Power is defined as the amount of energy consumed per second. To get the energy consumption of the sensor application, the power numbers are multiplied with the execution time of the application. The execution time of the sensor application can be calculated by dividing the measured cycle count by the clock frequency. The power number and the cycle count is better for configuration 2, reducing the total energy consumption of the sensor application by a factor of 9.55x from 1271 nJ to (1271 x 0.106 x 0.988) = 133 nJ (Fig. 3).

Conclusion

The goal of virtually every wearable and portable IoT device is to be able to provide more functionality and processing capability while using minimum power. Achieving this goal gives users a much better experience and maintains or extends the device’s battery life.

This ever-increasing demand for smaller devices with more functionality, longer battery life, and shorter time-to-market has accelerated the need for a new breed of low-power embedded processors and subsystems. Standard and general-purpose processors are less and less suited to the demands of these kinds of applications.

The configurable and extensible ARC EM4 Processor, with its lower power, higher performance efficiency than competing 32-bit processor cores, configurability, and extensibility, is an example of the new breed of processors that is needed to better meet the needs of these demanding applications.

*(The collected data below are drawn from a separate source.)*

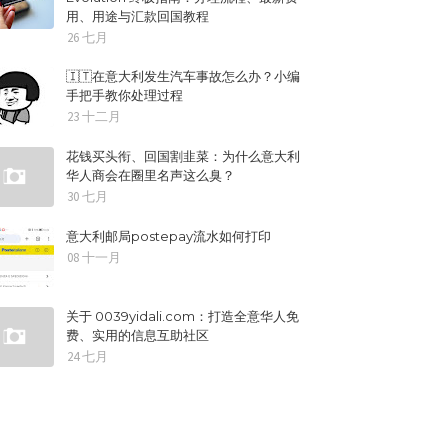
用、用途与汇款回国教程
26 七月
🇮🇹在意大利发生汽车事故怎么办？小编
手把手教你处理过程
23 十二月
花钱买头衔、回国割韭菜：为什么意大利
华人商会在圈里名声这么臭？
30 七月
意大利邮局postepay流水如何打印
08 十一月
关于 0039yidali.com：打造全意华人免
费、实用的信息互助社区
24 七月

Paul Garden is the product marketing manager for DesignWare ARC Processors at Synopsys. He brings 20 years of experience in the field of CPU processor IP and 8-, 16, and 32-bit microcontrollers. Prior to joining Synopsys, he held a variety of engineering and marketing positions at Microchip, Renesas, and ARM, where he was product marketing manager for the ARM® Cortex™-M3 MCU core and the ARM926EJ-S™ application processor CPU. He holds a bachelor of engineering degree in electronic engineering from the University of Plymouth in the U.K.